Tras la demolición vino el llamado a concurso nacional de anteproyectos. Se presentaron 71 proyectos para reemplazar al viejo teatro con una construcción moderna, un gran complejo artístico-cultural que integrase diversas disciplinas. El proyecto ganador fue el de un equipo platense formado por Enrique Bares, Tomás García, Roberto Germani, Inés Rubio, Carlos Ucar y Alberto Sbarra. Su propuesta se inclinaba hacia líneas contemporáneas, grandes volúmenes, funcionalidad, presencia del estilo brutalista: hormigón —concreto expuesto—, superficies duras, jerarquía de vacíos y llenos, espacios amplios para talleres, producción, técnica, ensayos.
La obra se inició formalmente el 1 de diciembre de 1980, con un plazo estimado de cuatro años. Pero las crisis económicas, los vaivenes políticos, los recortes presupuestarios, la falta de continuidad gubernamental hicieron que la construcción quedara paralizada en tramos, retrasada. Finalmente, tras casi dos décadas, se inauguró la Sala Principal “Alberto Ginastera” del nuevo complejo el 12 de octubre de 1999. La apertura contó con el ballet Tango en Gris y luego con un concierto lírico con fragmentos de óperas de Verdi, Gounod, Umberto Giordano, Donizetti.
A esto se sumó más tarde la “Sala Astor Piazzolla”, orientada a artes de cámara, con capacidad para unas 300 personas, y la “Sala de Exposiciones Emilio Pettoruti”, además de talleres técnicos, utilería, sastrería, escenografía, etcétera. Hoy el teatro ocupa unos 60.000 metros cuadrados cubiertos, un centro complejo de artes provinciales.
El Teatro Argentino de La Plata es más que un edificio. Es un sitio de historia encarnada. De ambición urbana, de aspiraciones culturales, de derrota, de recuperación. Tiene algo de espejo de lo que ocurre en muchas ciudades argentinas: se construyó algo bello, se deterioró, se destruyó, y luego se intentó reconstruir, pero ya no con las mismas manos, las mismas decoraciones, con otros costos, con otros discursos.

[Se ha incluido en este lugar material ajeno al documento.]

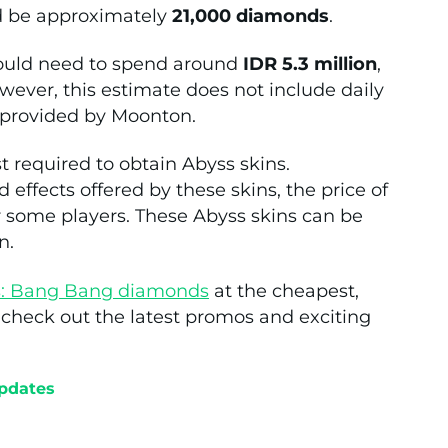
ld be approximately
21,000 diamonds
.
would need to spend around
IDR 5.3 million
,
wever, this estimate does not include daily
 provided by Moonton.
t required to obtain Abyss skins.
 effects offered by these skins, the price of
or some players. These Abyss skins can be
n.
s: Bang Bang diamonds
at the cheapest,
d check out the latest promos and exciting
pdates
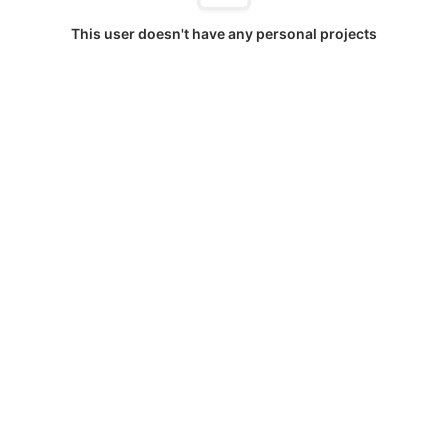
This user doesn't have any personal projects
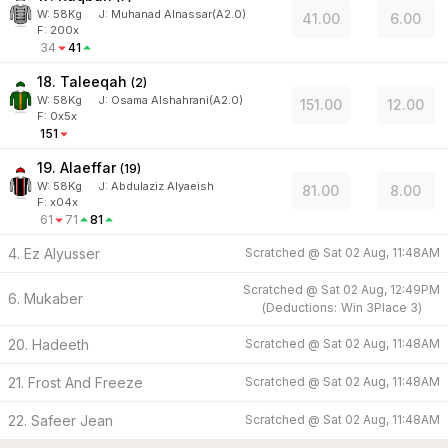
W:
58
Kg
J
:
Muhanad Alnassar(A2.0)
41.00
6.00
F: 200x
34
41
18. Taleeqah
(
2
)
W:
58
Kg
J
:
Osama Alshahrani(A2.0)
151.00
12.00
F: 0x5x
151
19. Alaeffar
(
19
)
W:
58
Kg
J
:
Abdulaziz Alyaeish
81.00
8.00
F: x04x
61
71
81
4. Ez Alyusser
Scratched @
Sat 02 Aug, 11:48AM
Scratched @
Sat 02 Aug, 12:49PM
6. Mukaber
(
Deductions:
Win
3
Place
3
)
20. Hadeeth
Scratched @
Sat 02 Aug, 11:48AM
21. Frost And Freeze
Scratched @
Sat 02 Aug, 11:48AM
22. Safeer Jean
Scratched @
Sat 02 Aug, 11:48AM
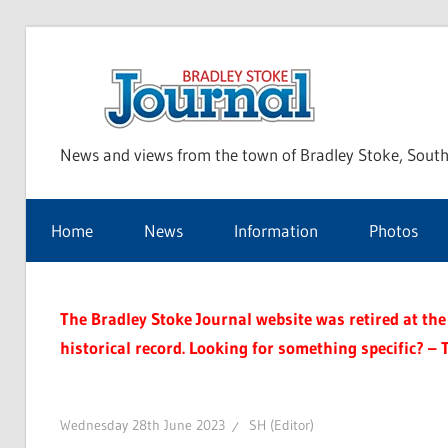
Skip
to
Bra
content
News and views from the town of Bradley Stoke, South
Sto
Home
News
Information
Photos
Jou
The Bradley Stoke Journal website was retired at the 
historical record. Looking for something specific? – 
Wednesday 28th June 2023
SH (Editor)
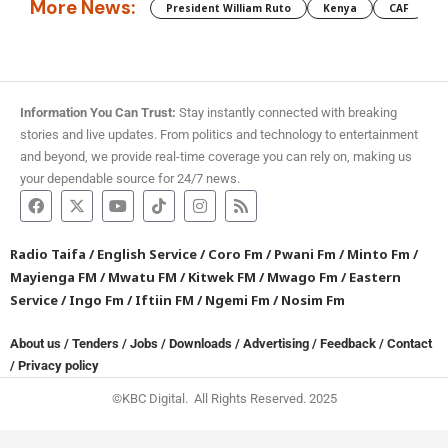
More News:
President William Ruto
Kenya
CAF
M
Information You Can Trust:
Stay instantly connected with breaking
stories and live updates. From politics and technology to entertainment
and beyond, we provide real-time coverage you can rely on, making us
your dependable source for 24/7 news.
Radio Taifa
/
English Service
/
Coro Fm
/
Pwani Fm
/
Minto Fm
/
Mayienga FM
/
Mwatu FM
/
Kitwek FM
/
Mwago Fm
/
Eastern
Service
/
Ingo Fm
/
Iftiin FM
/
Ngemi Fm
/
Nosim Fm
About us
/
Tenders
/
Jobs
/
Downloads
/
Advertising
/
Feedback
/
Contact
/
Privacy policy
©KBC Digital. All Rights Reserved. 2025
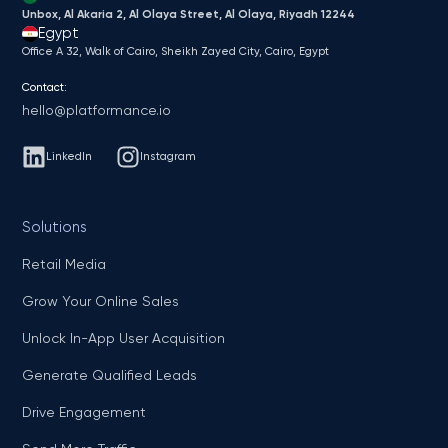
Unbox, Al Akaria 2, Al Olaya Street, Al Olaya, Riyadh 12244
Egypt
Office A 32, Walk of Cairo, Sheikh Zayed City, Cairo, Egypt
Contact:
hello@platformance.io
LinkedIn
Instagram
Solutions
Retail Media
Grow Your Online Sales
Unlock In-App User Acquisition
Generate Qualified Leads
Drive Engagement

La arquitectura brutalista que ahora lo acoge puede escandalizar al amante de los ornamentos clásicos. Puede parecer frío, severo, áspero en comparación. Pero esa arquitectura es también expresión de época: de los tiempos duros que vinieron tras décadas de crisis, de dictadura, de olvido. Y hay belleza también: en lo monumental, en lo expuesto, en lo honesto de lo funcional; en las luces del escenario, en la acústica que respeta la herradura restaurada, en los espacios de trabajo para escenografía, utilería, en los coros y el ballet que vuelven a actuar, en el público que vuelve a aplaudir.